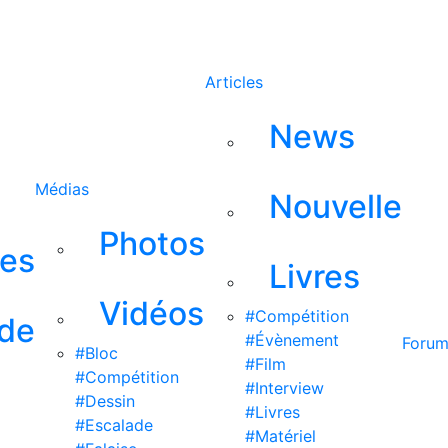
Rechercher
Articles
News
Médias
Nouvelle
Photos
ses
Livres
Vidéos
#Compétition
 de
#Évènement
Foru
#Bloc
#Film
#Compétition
#Interview
#Dessin
#Livres
#Escalade
#Matériel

——

> _WORK TO BE COMPLETED_: The finished copy should match the data above word for word and contain no pictures.

> _THE ANSWER_:
Rechercher
Articles
News
Médias
Nouvelle
Photos
ses
Livres
Vidéos
#Compétition
 de
#Évènement
Foru
#Bloc
#Film
#Compétition
#Interview
#Dessin
#Livres
#Escalade
#Matériel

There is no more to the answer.